Tufan Erginbilgic and members of the Downstream executive team hosted an investor day which provided a strategic update on BP’s Downstream activities and further insight into the fuels marketing, lubricants and manufacturing businesses
“A Downstream business which is safer and more resilient, with material and sustainable earnings growth potential."Tufan Erginbilgic, chief executive, Downstream
- A track record of performance delivery - $3bn underlying earnings growth delivered between 2014 and 2016, with more than $3bn still to come by 2021.
- Downstream strategy has five key priorities:
- Safety remains our core value and first priority
- Continue to grow our already differentiated and high returning marketing businesses
- Further improve our top quartile refining performance and petrochemicals cash breakeven performance.
- Continue to focus on delivering cost efficiencies and rigorous cost management.
- Continue to develop new products, offers and new business models that support transition to lower carbon and digitally enabled future.
- Through the rigorous execution of our strategy we expect to deliver $9-10bn of free cash flow, with returns of around 20% in 2021.
Our Fuels marketing business is a global business which is differentiated through its strong market positions, brands and distinctive customer offers.

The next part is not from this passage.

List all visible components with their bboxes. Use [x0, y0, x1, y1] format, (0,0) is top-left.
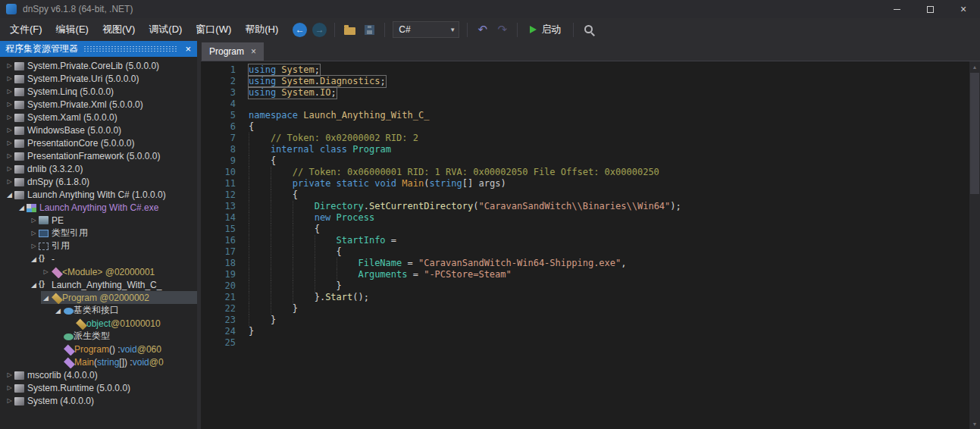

These are underpinned by the strength of our partnerships, technology and customer relationships.
- A material part of Downstream, contributing around 40% of Downstream earnings in 2016.
- A track record of growth - more than $0.6bn of earnings growth between 2014 and 2016 at constant currencies.
- A differentiated business through an advantaged portfolio of assets with good exposure to growth markets and highly attractive returns.
- Material growth plans to deliver more than $1.4bn of earnings growth between 2016 and 2021.
Castrol lubricants is a business with a great heritage, globally recognised brands?and??a strong track record of delivery with good exposure to growth markets?as well as?the premium lubricants segment.
- 118 year old global brand with sustained track record of innovation and technology leadership.
- Delivered $0.4bn of earnings growth between 2014 and 2016 at constant currencies.
- Growth plans underpinned by strong brands, differentiated technology and customer relationships.
- More than $0.6bn of earnings growth planned between 2016 and 2021 with further expansion in growth countries and the premium lubricants segment.
We have an advantaged manufacturing portfolio that is safer and more reliable with robust programs in place to further strengthen our competitive position and grow earnings.
- A track record of delivery, with underlying earnings growth of $1.5bn between 2014 and 2016, and plans in place to further grow earnings by more than $1bn by 2021.
- Our refining portfolio is ranked within the industry top quartile on net cash margin and our plans continue to further strengthen this position.
- In Petrochemicals we have significantly reduced the breakeven of the business and our plans reduce it further, to over 40% by 2018.
- Delivery of these improvements are underpinned through asset by asset business improvement programs.